Investors exposed their positive feelings about the efforts of Vietnam after its accession to the WTO and made frank expressions about its existing shortcomings at the Vietnam Business Forum held in Hanoi on May 30.
Initial progresses
Mr Sin Foong Wong, International Financial Corporation’s Country Manager in Vietnam, remarked: after half a year being a full member of the WTO, Vietnam has proven to the world that it remains a quick-growing economy. Vietnam has been ready to set up a fair playground for all businesses of any economic sector. Several laws like the Enterprise Law and Investment Law help resolve difficulties for investors and basically satisfy the WTO commitment implementation.
An annual survey result released at the forum by Jana External Trade Organisation (Jetro) showed that the investment cost in Vietnam was lower than that in other countries. Especially, up to 60 per cent of Japanese companies doing business in Vietnam think the cost in the country is lower than that in China - the largest rival of Japanese production companies in ASEAN region.
Jetro said Vietnam had made progresses in lowering office leasing rates, container transportation, international telecom charge, and power bills. The result showed that 82.4 per cent of Japanese companies in Vietnam planned to expand investment in Vietnam while new Japanese investors also wanted to move their partial production asses from China or extend their production to a third country. Investors thought Vietnam was one of the two best destinations in Asia.
Existing shortcomings
Co-chairman of Vietnam Business Forum, Mr Martin Rama, Acting Director of the World Bank in Vietnam, affirmed: Vietnam has made many successes in its economic development and has been recognised by the international community but when it integrated more deeply into the global economy, Vietnam had to solve more difficult issues.
Firstly, all investors are specially concerned about the human resource development.
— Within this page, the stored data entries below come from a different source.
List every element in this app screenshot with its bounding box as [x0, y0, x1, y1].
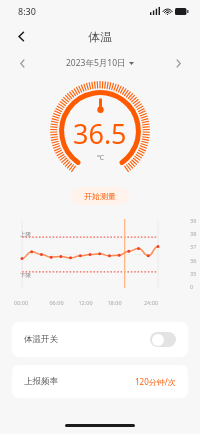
staticText: 39 — [190, 217, 197, 224]
staticText: 开始测量 — [84, 191, 116, 201]
staticText: 体温 — [88, 29, 112, 44]
staticText: 38 — [190, 230, 197, 237]
staticText: 06:00 — [42, 299, 71, 306]
staticText: 18:00 — [100, 299, 129, 306]
button[interactable]: 上报频率 — [12, 365, 188, 398]
staticText: 35 — [190, 270, 197, 277]
staticText: 上报频率 — [24, 376, 58, 387]
button[interactable]: 2023年5月10日 — [32, 57, 168, 69]
button[interactable]: Back — [8, 23, 34, 49]
staticText: 36 — [190, 257, 197, 264]
staticText: 下限 — [20, 272, 31, 279]
staticText: 0 — [190, 283, 194, 290]
staticText: 00:00 — [14, 299, 42, 306]
staticText: 120分钟/次 — [135, 376, 176, 387]
staticText: 8:30 — [18, 5, 36, 17]
staticText: 36.5 — [73, 115, 127, 152]
button[interactable]: 体温开关 — [12, 322, 188, 357]
staticText: 12:00 — [71, 299, 100, 306]
staticText: 37 — [190, 243, 197, 250]
staticText: 24:00 — [129, 299, 158, 306]
button[interactable]: Next day — [168, 53, 188, 73]
staticText: ℃ — [97, 153, 104, 163]
staticText: 上限 — [20, 231, 31, 238]
button[interactable]: 开始测量 — [71, 187, 129, 205]
staticText: 2023年5月10日 — [66, 57, 126, 69]
button[interactable]: Previous day — [12, 53, 32, 73]
staticText: 体温开关 — [24, 334, 58, 345]
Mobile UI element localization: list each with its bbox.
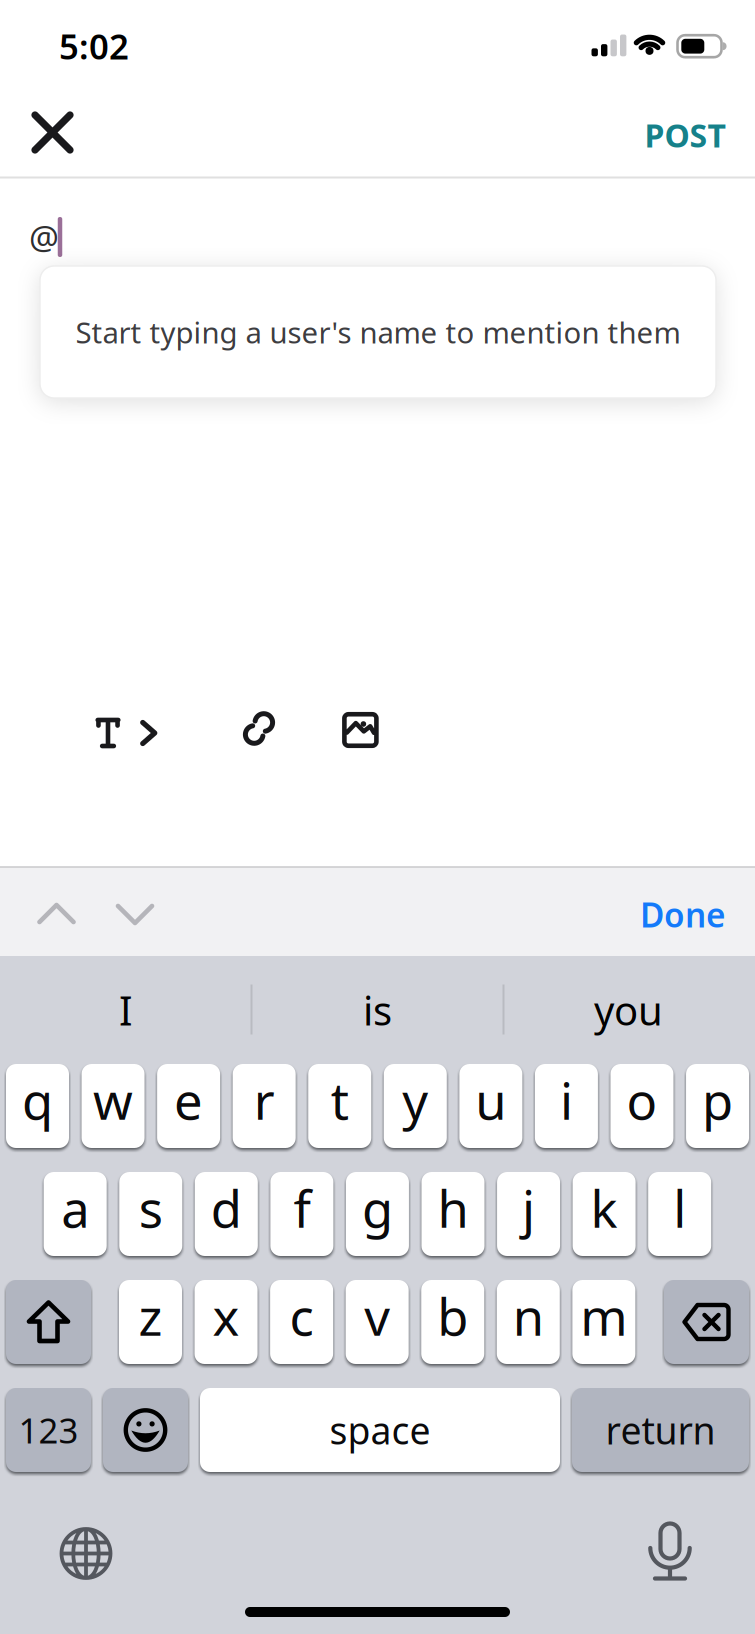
staticText: d bbox=[211, 1174, 242, 1242]
staticText: I bbox=[119, 983, 133, 1036]
button[interactable]: Emoji bbox=[103, 1388, 188, 1472]
staticText: n bbox=[513, 1282, 544, 1350]
staticText: return bbox=[606, 1405, 716, 1455]
staticText: POST bbox=[644, 114, 726, 156]
button[interactable]: g bbox=[346, 1172, 409, 1256]
staticText: e bbox=[174, 1066, 203, 1134]
button[interactable]: w bbox=[82, 1064, 145, 1148]
staticText: r bbox=[254, 1066, 275, 1134]
button[interactable]: t bbox=[308, 1064, 371, 1148]
staticText: is bbox=[363, 983, 392, 1036]
button[interactable]: r bbox=[233, 1064, 296, 1148]
staticText: you bbox=[594, 983, 663, 1036]
button[interactable]: j bbox=[497, 1172, 560, 1256]
button[interactable]: 123 bbox=[6, 1388, 91, 1472]
button[interactable]: Close bbox=[33, 113, 72, 152]
staticText: o bbox=[626, 1066, 658, 1134]
button[interactable]: Text formatting bbox=[96, 718, 157, 748]
button[interactable]: l bbox=[648, 1172, 711, 1256]
staticText: c bbox=[290, 1282, 314, 1350]
button[interactable]: Dictate bbox=[648, 1522, 692, 1580]
staticText: v bbox=[364, 1282, 390, 1350]
button[interactable]: return bbox=[572, 1388, 749, 1472]
staticText: p bbox=[702, 1066, 733, 1134]
button[interactable]: Previous field bbox=[38, 903, 76, 924]
button[interactable]: m bbox=[572, 1280, 635, 1364]
staticText: g bbox=[362, 1174, 393, 1242]
button[interactable]: u bbox=[459, 1064, 522, 1148]
button[interactable]: n bbox=[497, 1280, 560, 1364]
staticText: y bbox=[402, 1066, 428, 1134]
button[interactable]: Insert image bbox=[344, 714, 376, 746]
staticText: h bbox=[438, 1174, 468, 1242]
staticText: space bbox=[330, 1405, 430, 1455]
button[interactable]: o bbox=[610, 1064, 674, 1148]
button[interactable]: b bbox=[421, 1280, 484, 1364]
button[interactable]: p bbox=[686, 1064, 749, 1148]
staticText: w bbox=[93, 1066, 133, 1134]
button[interactable]: a bbox=[44, 1172, 107, 1256]
button[interactable]: y bbox=[384, 1064, 447, 1148]
staticText: 123 bbox=[18, 1407, 78, 1453]
button[interactable]: space bbox=[200, 1388, 560, 1472]
staticText: j bbox=[522, 1174, 535, 1242]
button[interactable]: POST bbox=[644, 114, 726, 156]
button[interactable]: z bbox=[119, 1280, 182, 1364]
button[interactable]: q bbox=[6, 1064, 69, 1148]
staticText: a bbox=[61, 1174, 89, 1242]
button[interactable]: i bbox=[535, 1064, 598, 1148]
staticText: x bbox=[213, 1282, 240, 1350]
staticText: f bbox=[293, 1174, 310, 1242]
staticText: m bbox=[580, 1282, 627, 1350]
button[interactable]: Delete bbox=[664, 1280, 749, 1364]
button[interactable]: s bbox=[119, 1172, 182, 1256]
button[interactable]: v bbox=[346, 1280, 409, 1364]
button[interactable]: d bbox=[195, 1172, 258, 1256]
staticText: Done bbox=[640, 892, 726, 937]
button[interactable]: c bbox=[270, 1280, 333, 1364]
button[interactable]: Shift bbox=[6, 1280, 91, 1364]
staticText: u bbox=[475, 1066, 506, 1134]
button[interactable]: Next keyboard bbox=[60, 1527, 112, 1580]
button[interactable]: k bbox=[573, 1172, 636, 1256]
button[interactable]: f bbox=[270, 1172, 333, 1256]
button[interactable]: you bbox=[518, 975, 738, 1045]
staticText: i bbox=[560, 1066, 573, 1134]
staticText: l bbox=[673, 1174, 686, 1242]
staticText: @ bbox=[29, 215, 59, 259]
staticText: k bbox=[591, 1174, 618, 1242]
button[interactable]: x bbox=[195, 1280, 258, 1364]
staticText: 5:02 bbox=[59, 23, 129, 69]
button[interactable]: Next field bbox=[116, 904, 154, 925]
button[interactable]: e bbox=[157, 1064, 220, 1148]
button[interactable]: is bbox=[268, 975, 488, 1045]
staticText: t bbox=[331, 1066, 349, 1134]
staticText: b bbox=[437, 1282, 468, 1350]
button[interactable]: Insert link bbox=[240, 708, 278, 748]
staticText: z bbox=[138, 1282, 162, 1350]
staticText: q bbox=[22, 1066, 53, 1134]
button[interactable]: h bbox=[422, 1172, 484, 1256]
button[interactable]: Done bbox=[640, 892, 726, 937]
staticText: s bbox=[139, 1174, 163, 1242]
button[interactable]: I bbox=[16, 975, 236, 1045]
staticText: Start typing a user's name to mention th… bbox=[76, 312, 680, 352]
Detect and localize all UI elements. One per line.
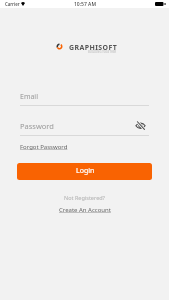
staticText: Password bbox=[20, 121, 54, 131]
other: Wi-Fi bbox=[21, 2, 25, 6]
staticText: Carrier bbox=[5, 1, 20, 7]
button[interactable]: Create An Account bbox=[59, 206, 111, 214]
button[interactable]: Forgot Password bbox=[20, 143, 68, 151]
staticText: Email bbox=[20, 92, 38, 102]
button[interactable]: Password bbox=[20, 121, 54, 131]
staticText: Forgot Password bbox=[20, 143, 68, 151]
staticText: GRAPHISOFT bbox=[69, 43, 118, 53]
button[interactable]: Show password bbox=[135, 120, 146, 131]
staticText: BUILDING TOGETHER bbox=[88, 50, 117, 54]
button[interactable]: Email bbox=[20, 92, 38, 102]
staticText: Login bbox=[76, 166, 95, 176]
other: Battery full bbox=[155, 2, 165, 6]
button[interactable]: Login bbox=[17, 163, 152, 180]
staticText: 10:57 AM bbox=[74, 1, 96, 8]
staticText: Not Registered? bbox=[64, 194, 106, 201]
This is a “hotspot” affecting the FDI capital attraction in Vietnam.
Mr Alain Cany, Chairman of the European Chamber of Commerce (EuroCham) in Vietnam, analysed: The shortage of high-quality human resources and the fast inflation of salary rate forced many companies to seek and recruit their employees from other ASEAN nations. This is a potential risk for the instability of the business environment in Vietnam. Mr Alain said EuroCham pledged to be a “locomotive” to attract financial funds to further focus on human resource, education and training in Vietnam.
One of the current burning issues is investors worry about the difficulty in seeking qualified employees. Mr Andrew Curric, Chairman of Australian Chamber of Commerce and Industry (Auscham) in Vietnam, worried “The economic growth and new career opportunities on the labour market are positive for Vietnam but the businesses are encountering with challenges in recruiting qualified employees, especially Auscham members which focus on complicated manufacturing and high-grade services.”
Auscham proposed the Vietnamese Government to review the 3 per cent cap on the number of foreign employees a company can hire because it restricts the transfer of new technology and skill sets from abroad to Vietnamese workers. Regarding this issue, the Ministry of Labour, War Invalids and Social Affairs is revising the amendments to the t Decree 93/2005/ND-CP to resolve the concern of the 3 per cent foreign employee cap.
Ms Jocelyn Tran of American Chamber of Commerce (Amcham), also shared the above viewpoint and added that the human resource is the special factor directly affecting the FDI capital attraction in all aspects, either industry or high tech. To improve the efficiency of both quantity and quality of high quality labour force, the Vietnamese Government should “open up the door” for foreign-invested education units. On the other hand, it is necessary to build the relationship between the labourer, manager and government.
Secondly, Vietnam needs to quickly and strongly prevent corruption. Corruption remains an incurable disease of Vietnam, said Ms Jocelyn Tran. Especially, when the ODA capital sources for Vietnam are on the rise; such scandals like PMU18 in the infrastructure construction field make investors worry.
The bidding process and project implementation in Vietnam are still operated under the obsolete “give and take” mechanism, especially in the public service field, Mr Rama emphasised. The competition in bidding is not strong enough and many even think that the competition is unreal. This will trigger a gap between the donors and Vietnam.
“Prevention is better than cure.” Ms Jocelyn said the efforts in preventing corruption and the Vietnamese Prime Minister’s signing on “Anticorruption Action Plan for Asia-Pacific region” have, to a certain extent, “calmed down” investors.
Thirdly, Vietnam should continue resolving problems reflected in the past time, such as transparency in ODA capital use, infrastructure construction and WTO commitment, Investment Law and Enterprise Law implementation and administrative reform.
The overloaded operation at seaports and the monopoly of the electrical sector are the “threats to FDI” of Vietnam. The participation of private sector in the power sector is necessary, Amcham recommended. On the other hand, the Government also needs to add more efforts to develop overland infrastructure system.